(INPUT FOR THIS TASK begins)

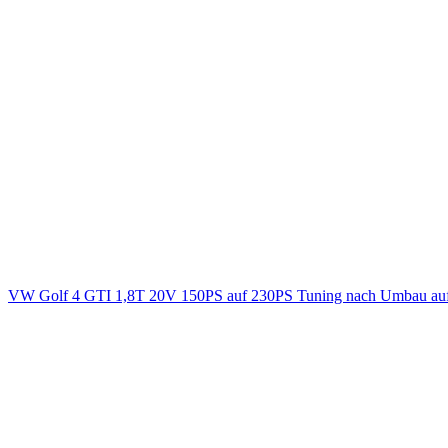
VW Golf 4 GTI 1,8T 20V 150PS auf 230PS Tuning nach Umbau auf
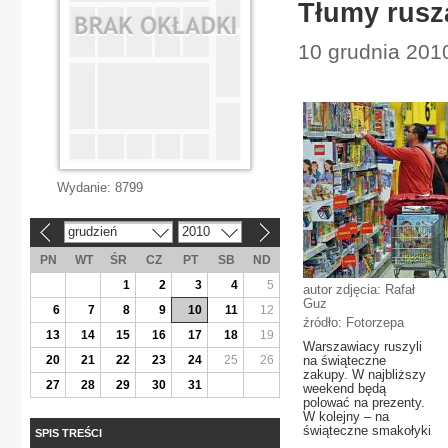
Tłumy rusz
10 grudnia 201
Wydanie:
8799
grudzień
2010
«
»
PN
WT
ŚR
CZ
PT
SB
ND
1
2
3
4
5
autor zdjęcia: Rafał
Guz
6
7
8
9
10
11
12
źródło: Fotorzepa
13
14
15
16
17
18
19
Warszawiacy ruszyli
20
21
22
23
24
25
26
na świąteczne
zakupy. W najbliższy
27
28
29
30
31
weekend będą
polować na prezenty.
W kolejny – na
świąteczne smakołyki
SPIS TREŚCI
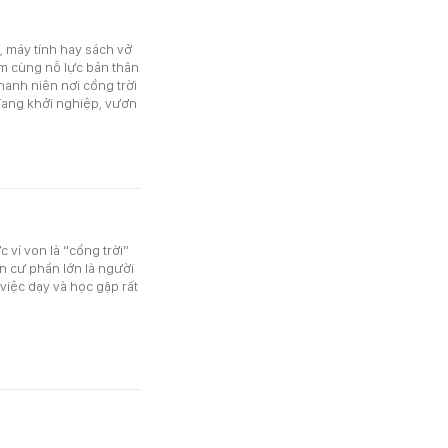
 máy tính hay sách vở
àm cùng nỗ lực bản thân
hanh niên nơi cổng trời
đang khởi nghiệp, vươn
ví von là “cổng trời”
ân cư phần lớn là người
iệc dạy và học gặp rất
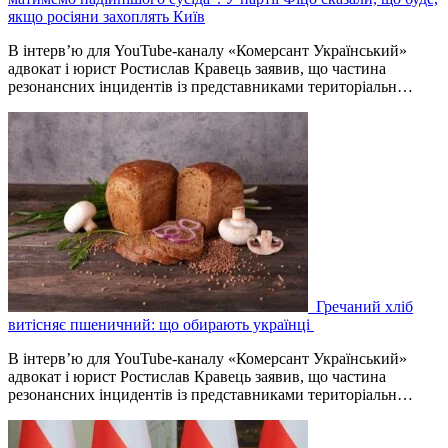
якщо росіяни захоплять Київ
В інтерв’ю для YouTube-каналу «Комерсант Український»
адвокат і юрист Ростислав Кравець заявив, що частина
резонансних інцидентів із представниками територіальн…
Гречаний хліб
витісняє пшеничний: що обирають українці
В інтерв’ю для YouTube-каналу «Комерсант Український»
адвокат і юрист Ростислав Кравець заявив, що частина
резонансних інцидентів із представниками територіальн…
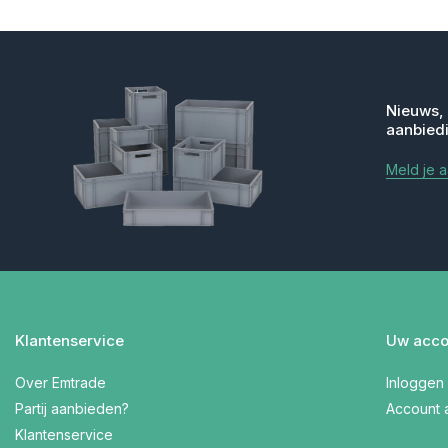
Nieuws,
aanbied
Meld je 
Klantenservice
Uw acco
Over Emtrade
Inloggen
Partij aanbieden?
Account
Klantenservice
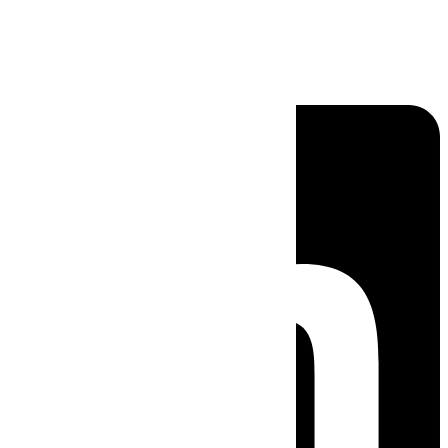
Linkedin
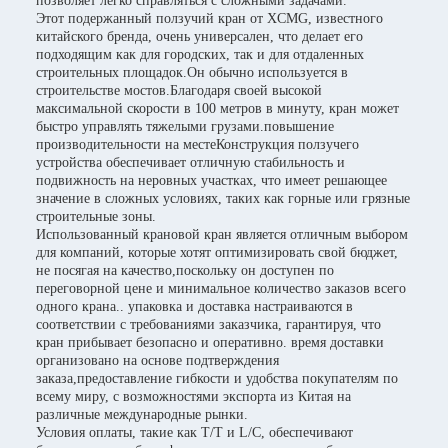
позволяет легко справляться с сложными задачами.
Этот подержанный ползучий кран от XCMG, известного
китайского бренда, очень универсален, что делает его
подходящим как для городских, так и для отдаленных
строительных площадок.Он обычно используется в
строительстве мостов.Благодаря своей высокой
максимальной скорости в 100 метров в минуту, кран может
быстро управлять тяжелыми грузами.повышение
производительности на местеКонструкция ползучего
устройства обеспечивает отличную стабильность и
подвижность на неровных участках, что имеет решающее
значение в сложных условиях, таких как горные или грязные
строительные зоны.
Использованный крановой кран является отличным выбором
для компаний, которые хотят оптимизировать свой бюджет,
не посягая на качество,поскольку он доступен по
переговорной цене и минимальное количество заказов всего
одного крана.. упаковка и доставка настраиваются в
соответствии с требованиями заказчика, гарантируя, что
кран прибывает безопасно и оперативно. время доставки
организовано на основе подтверждения
заказа,предоставление гибкости и удобства покупателям по
всему миру, с возможностями экспорта из Китая на
различные международные рынки.
Условия оплаты, такие как T/T и L/C, обеспечивают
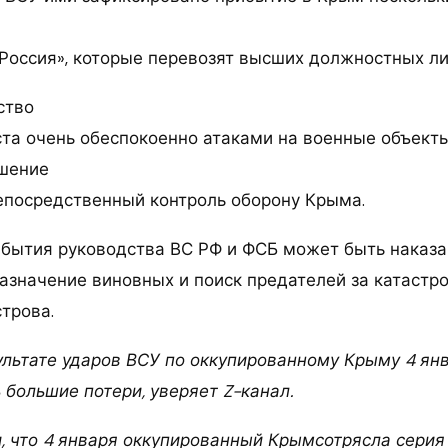
«Россия», которые перевозят высших должностных ли
ство
та очень обеспокоенно атаками на военные объекты
ешение
непосредственный контроль оборону Крыма.
бытия руководства ВС РФ и ФСБ может быть наказ
назначение виновных и поиск предателей за катастр
трова.
ультате ударов ВСУ по оккупированному Крыму 4 ян
 большие потери, уверяет Z-канал.
, что 4 января оккупированный Крымсотрясла сери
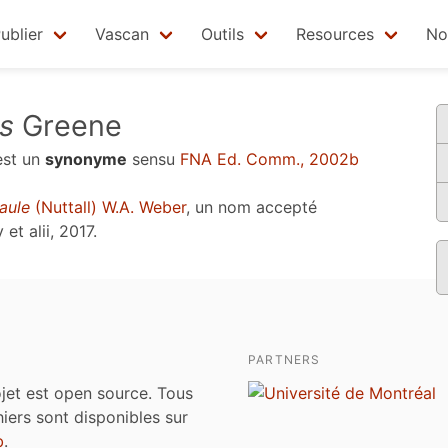
ublier
Vascan
Outils
Resources
No
s
Greene
st un
synonyme
sensu
FNA Ed. Comm., 2002b
aule
(Nuttall) W.A. Weber
, un nom accepté
et alii, 2017
.
PARTNERS
jet est open source. Tous
chiers sont disponibles sur
b
.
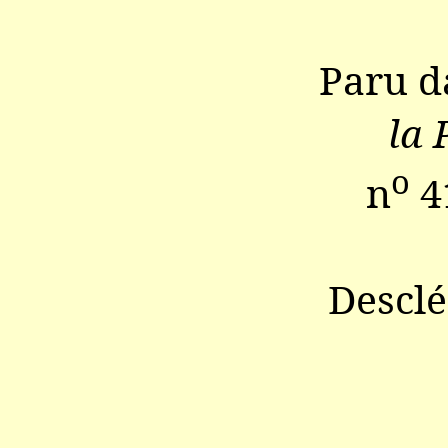
Paru 
la 
o
n
41
Descl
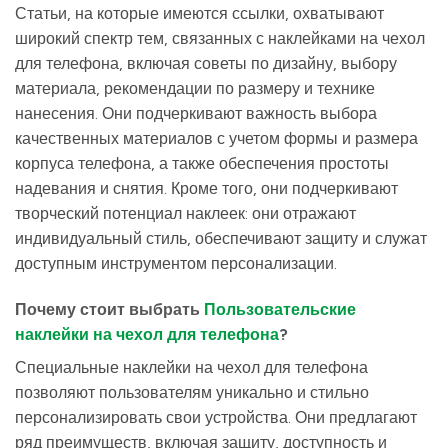
Статьи, на которые имеются ссылки, охватывают
широкий спектр тем, связанных с наклейками на чехол
для телефона, включая советы по дизайну, выбору
материала, рекомендации по размеру и технике
нанесения. Они подчеркивают важность выбора
качественных материалов с учетом формы и размера
корпуса телефона, а также обеспечения простоты
надевания и снятия. Кроме того, они подчеркивают
творческий потенциал наклеек: они отражают
индивидуальный стиль, обеспечивают защиту и служат
доступным инструментом персонализации.
Почему стоит выбрать
Пользовательские
наклейки на чехол для телефона
?
Специальные наклейки на чехол для телефона
позволяют пользователям уникально и стильно
персонализировать свои устройства. Они предлагают
ряд преимуществ, включая защиту, доступность и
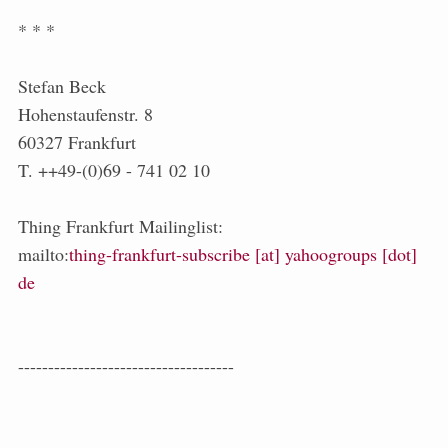
* * *
Stefan Beck
Hohenstaufenstr. 8
60327 Frankfurt
T. ++49-(0)69 - 741 02 10
Thing Frankfurt Mailinglist:
mailto:
thing-frankfurt-subscribe [at] yahoogroups [dot]
de
------------------------------------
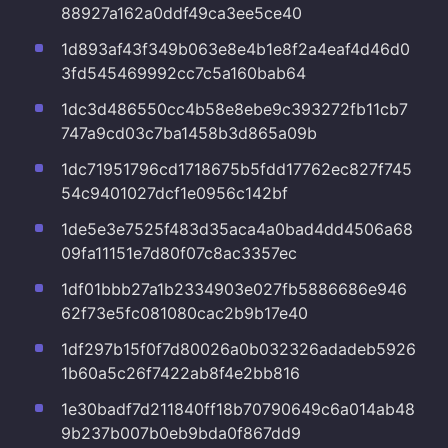
88927a162a0ddf49ca3ee5ce40
1d893af43f349b063e8e4b1e8f2a4eaf4d46d0
3fd545469992cc7c5a160bab64
1dc3d486550cc4b58e8ebe9c393272fb11cb7
747a9cd03c7ba1458b3d865a09b
1dc71951796cd1718675b5fdd17762ec827f745
54c9401027dcf1e0956c142bf
1de5e3e7525f483d35aca4a0bad4dd4506a68
09fa11151e7d80f07c8ac3357ec
1df01bbb27a1b2334903e027fb5886686e946
62f73e5fc081080cac2b9b17e40
1df297b15f0f7d80026a0b032326adadeb5926
1b60a5c26f7422ab8f4e2bb816
1e30badf7d211840ff18b70790649c6a014ab48
9b237b007b0eb9bda0f867dd9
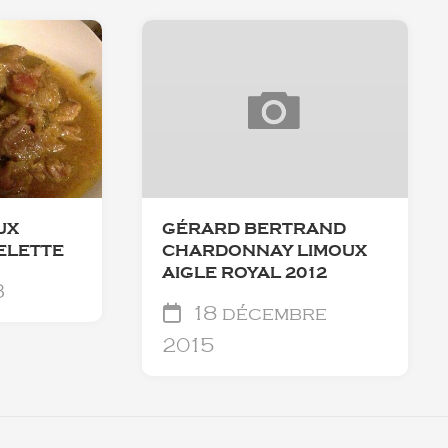
UX
GÉRARD BERTRAND
ELETTE
CHARDONNAY LIMOUX
AIGLE ROYAL 2012
3
18 décembre
2015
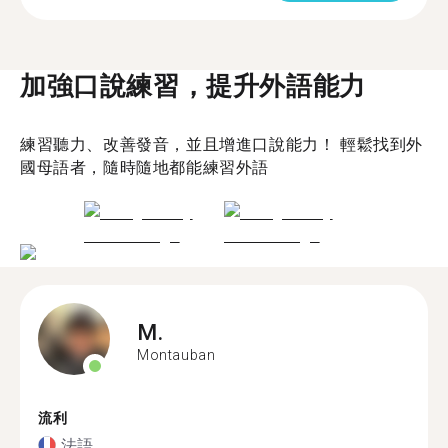
加強口說練習，提升外語能力
練習聽力、改善發音，並且增進口說能力！ 輕鬆找到外
國母語者，隨時隨地都能練習外語
M.
Montauban
流利
法語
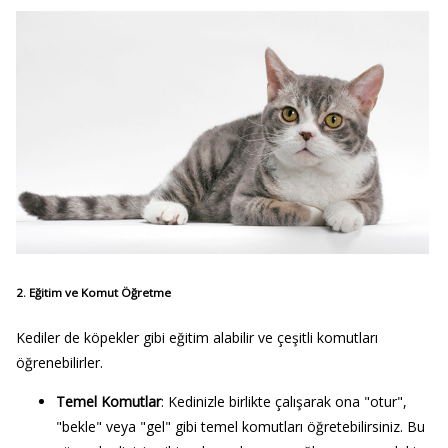
2. Eğitim ve Komut Öğretme
Kediler de köpekler gibi eğitim alabilir ve çeşitli komutları
öğrenebilirler.
Temel Komutlar
: Kedinizle birlikte çalışarak ona "otur",
"bekle" veya "gel" gibi temel komutları öğretebilirsiniz. Bu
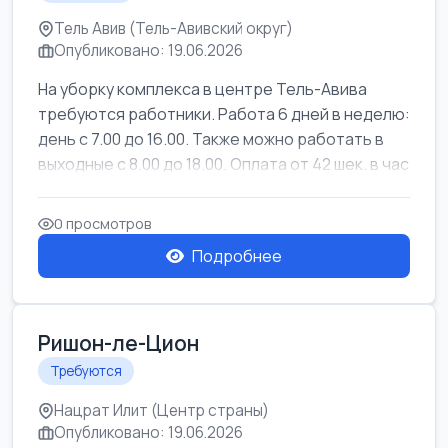
Тель Авив (Тель-Авивский округ)
Опубликовано: 19.06.2026
На уборку комплекса в центре Тель-Авива
требуются работники. Работа 6 дней в неделю:
день с 7.00 до 16.00. Также можно работать в
выходные с 8.00 до 18.00. Оплата от 42 шек. в час
0 просмотров
Подробнее
Ришон-ле-Цион
Требуются
Нацрат Илит (Центр страны)
Опубликовано: 19.06.2026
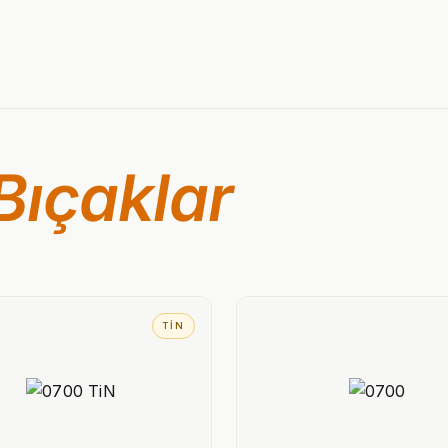
Bıçaklar
TIN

(INPUT FOR THIS TASK ends)

**ASSIGNMENT**. Find the word "устройства" in the data and copy out each line where it turns up.

**TASK OUTPUT**.
устройства обеспечивает отличную стабильность и
персонализировать свои устройства. Они предлагают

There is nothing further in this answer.